Sherlock Holmes and Professor Moriarty

What would our favorite ingenious crime solver be without his archenemy, the “Napoleon of Crime?”  Sherlock Holmes is a detective deserving of True Hate: anyone who could so consistently foil the machinations of malefactors needs an evil criminal mastermind to give his genius a real challenge.  As much as Moriarty is a bane on London life, Holmes would probably be super bored without the guy.  Solving banal pickpocketing cases just doesn’t cut it.  It seems appropriate that the end of their lives would happen as they plummeted to their deaths off Reichenbach Falls, still locked in struggle to the very finish.

Jean-Luc Picard and Q

Any fan of Star Trek TNG will tell you: the episodes with Q are THE BEST.  Why?  Because he is the perfect anti-Picard.  We love our capable Captain, but we love him even more when he is being royally mind-fucked by some superior being who tests his mettle.  Picard can’t stop time or do half the shit Q can, but totally holds his own.  It shows us what he’s really made of.  And even though Q could easily destroy Picard on a whim, he keeps him around: like any good hater, Q knows life would be way too boring without his sparring partner.

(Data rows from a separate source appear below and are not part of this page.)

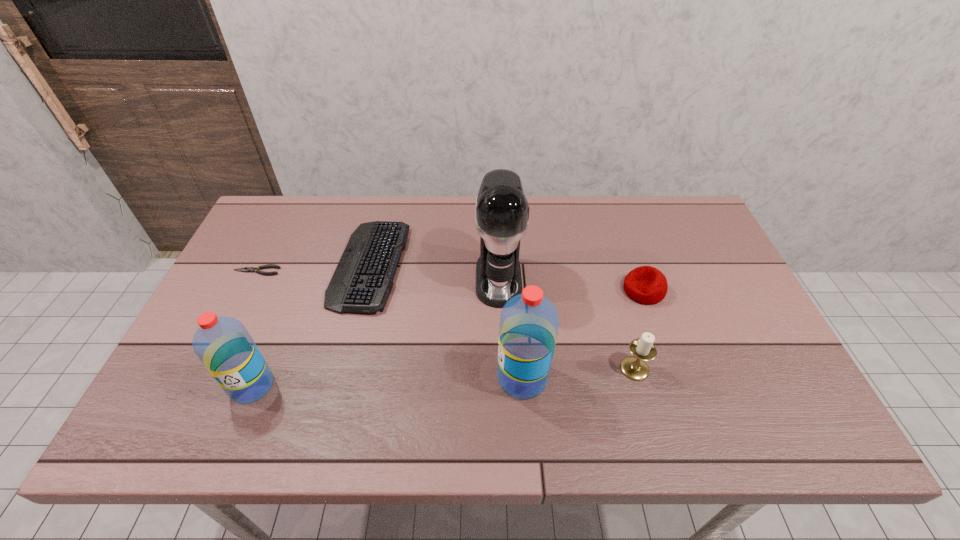 Locate an element on the screen. vacant point located 0.290m on the front label of the taller water bottle is located at coordinates (374, 378).

The image size is (960, 540). Identify the location of vacant space situated on the front label of the taller water bottle. [x=412, y=378].

Where is `free region located 0.180m on the front label of the taller water bottle`? The height and width of the screenshot is (540, 960). free region located 0.180m on the front label of the taller water bottle is located at coordinates (420, 378).

Where is `vacant region located 0.300m on the seat area of the beanbag`? vacant region located 0.300m on the seat area of the beanbag is located at coordinates click(516, 291).

I want to click on vacant space situated 0.320m on the seat area of the beanbag, so click(509, 291).

Locate an element on the screen. Image resolution: width=960 pixels, height=540 pixels. vacant space situated on the seat area of the beanbag is located at coordinates pos(541,291).

The width and height of the screenshot is (960, 540). I want to click on free region located on the back of the pliers, so click(x=283, y=218).

Where is `blank space located 0.150m on the back of the second shortest object`? This screenshot has height=540, width=960. blank space located 0.150m on the back of the second shortest object is located at coordinates (387, 197).

At what (x,y) coordinates should I click in order to perform the action: click on vacant region located place cup under the spout of the coffee maker. Please return your answer as a coordinate pair (x, y). The image size is (960, 540). Looking at the image, I should click on (501, 332).

This screenshot has height=540, width=960. What are the coordinates of `vacant area situated on the left of the fourth tallest object` in the screenshot? It's located at (529, 369).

There are many more couples in the True Hate category: Scar and Simba (and any Disney movie pairing, really) Batman and the Joker, Lex Luthor and Superman, God and the Devil, et cetera.  What there is a depressing lack of is women in these leading roles … and when they do show up, they’re spectacular cunts (i.e. The White Witch versus Aslan from The Chronicles of Narnia.  Though being the embodiment of evil is cooler than darning socks while the menfolk go out and handle worldly affairs).  So, please share, reader: who’s your favorite duo of Lady Hate?  (And yes, I’ve already thought of the Wicked Witch and Glenda, please, like that compares to Star Wars!)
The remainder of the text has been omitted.